When your Dean asks you to share something you’re grateful for in a meeting there is a certain amount of internal pressure to say something. Of course, request like that cause my brain to immediately become a vast wasteland of irrelevant thoughts. Worse yet ask me when I’m working on accreditation reports and massive sarcasm floats to the top. I remained silent for fear of saying what I was thinking, “I’m grateful CCNE only comes every 10 years.” Ah, sarcasm my defense mechanism to sharing my true feelings.
Now that I’m home and I have a solid draft of the CCNE self-study I have time to reflect on the year and be grateful. Let me begin with the things that are truly important as I get older. I’m grateful for the scientist and the pharmaceutical industry that invented and manufactured my ACE Inhibitor, Motrin, and Tums and the federal government that provides the vast majority of the money for the research that makes such miracle drugs possible. I’m also grateful for being a nurse and having the skills to monitor my own blood pressure and adjust my meds when CCNE self-study stress causes my blood pressure to rise from the combination of stress and stress eating french fries at lunch with all the associated comforting fat and salt.
I’m really, really, really grateful that I work with nurses who by their natures are nonviolent, compassionate, and don’t harm me when I make repeated request for the same data, but divided by the various different dates that don’t align for USNews & World Report, CCNE, the Tennessee Board of Nursing, and PhD self-study and all the other people that make requests and seem to have absolutely no idea how much time all the reporting eats up. I would be more grateful if they would all learn to share and pull the data from one source and cut it whatever way they want for themselves so I could actually focus on curriculum and making things more efficient for students and faculty.
I’m grateful to have five cats.
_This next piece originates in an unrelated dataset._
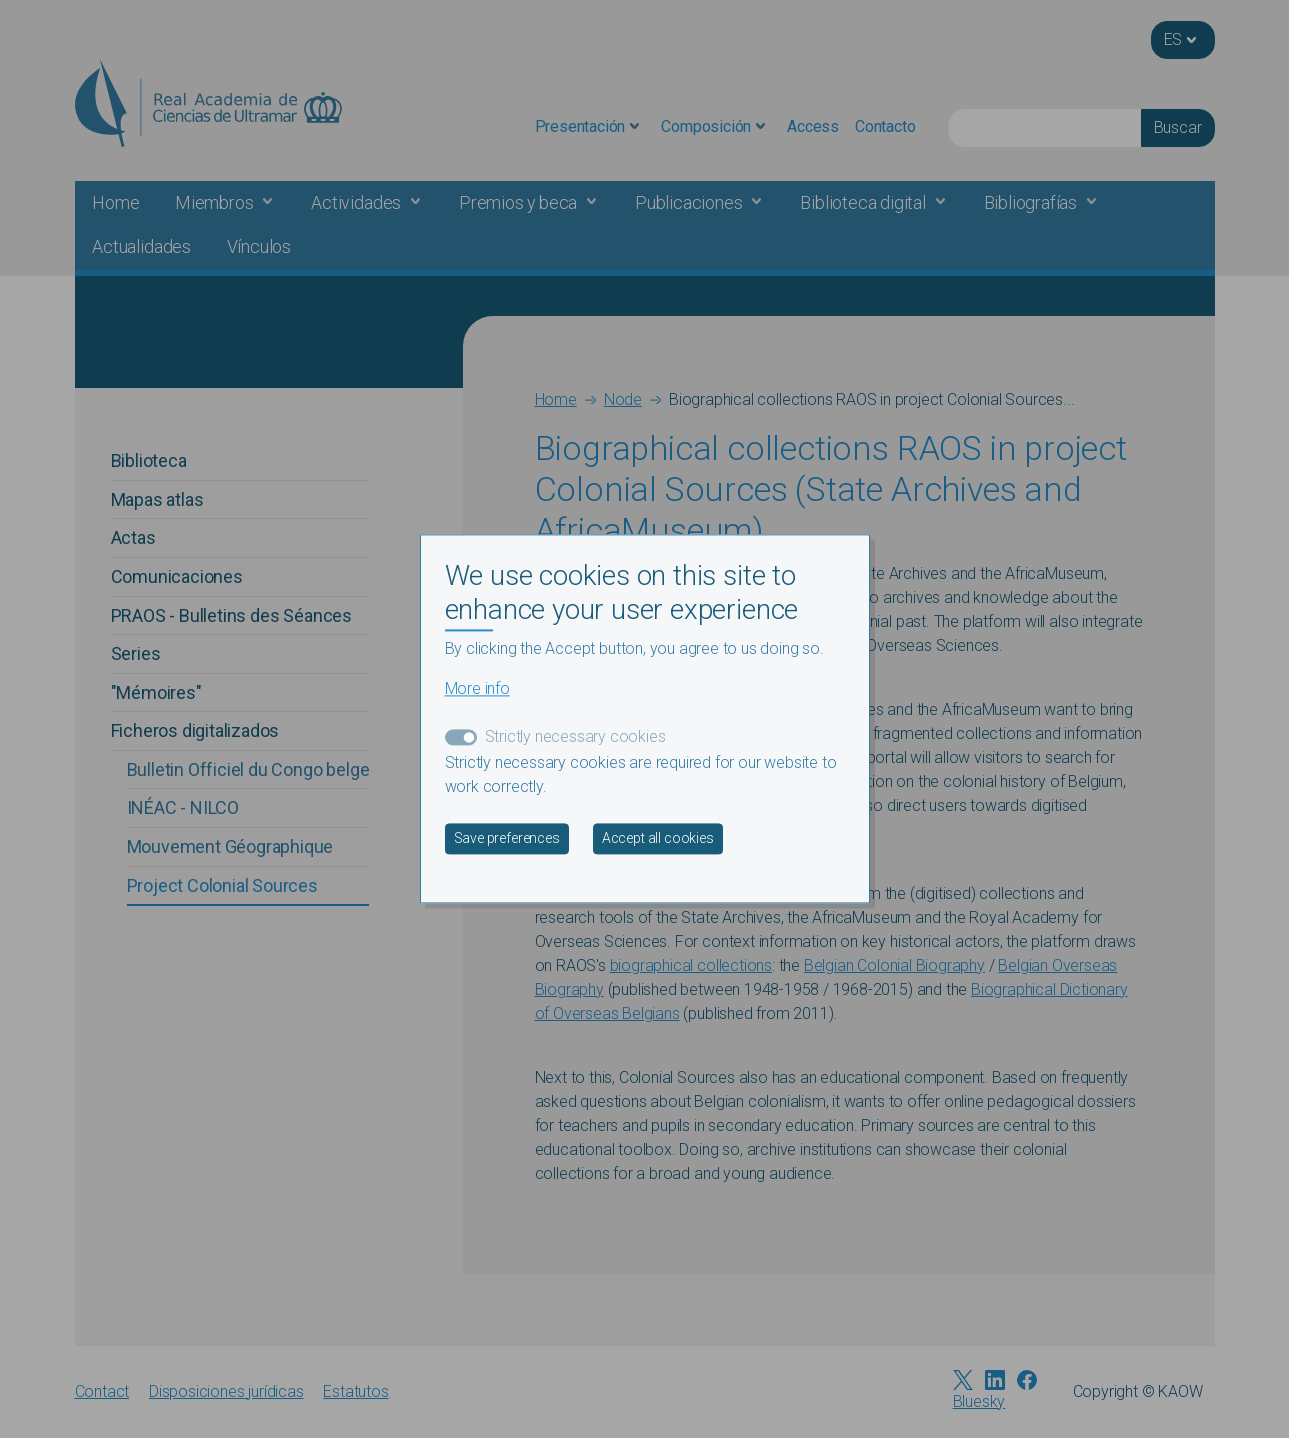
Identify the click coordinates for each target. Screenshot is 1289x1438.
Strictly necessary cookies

When I get home they could care less about data. They care about food, bird watching, letting me know about all the ladybugs they found in the house, and of course standing in front of the computer screen to remind me they are much more interesting than anything on the screen.
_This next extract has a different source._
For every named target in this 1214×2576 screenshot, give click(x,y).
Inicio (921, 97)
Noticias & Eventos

I’m grateful for amazing friends that have stuck with me throughout my life. I’m grateful my friends are so diverse and keep me grounded in the reality that what seems true to me isn’t always true to them. Long ago I forgot what it feels like to struggle financially, but some of my friends still do and they remind me to be a good friend means to share. I’m grateful to those of color who remind me that what I experience as a white woman is not what they experience and I need to work every day to check my own privilege. I’m grateful for those that are progressive and conservative because their friendship reminds me that good people see the world differently and their difference do not mean they are any less children of God or any less deserving of my love and respect. I’m grateful to those of faith for lifting me up when I struggle with my spirituality and am grateful to those that are atheist because they remind me it isn’t faith that makes one a moral person. Friends make the world a much more beautiful place and I love them all.
It should go without saying that I’m grateful for a good job that I love, a husband who is the love of my life, a family that brings joy, and all the may blessings that I probably fail to notice every day.
Happy Thanksgiving and may you be blessed with amazing food, family, friends, and gratitude. As I enjoy a good meal I pray:
This food comes from the Earth and the Sky,
It is the gift of the entire universe
and the fruit of much hard work;
I vow to live a life which is worthy to receive it.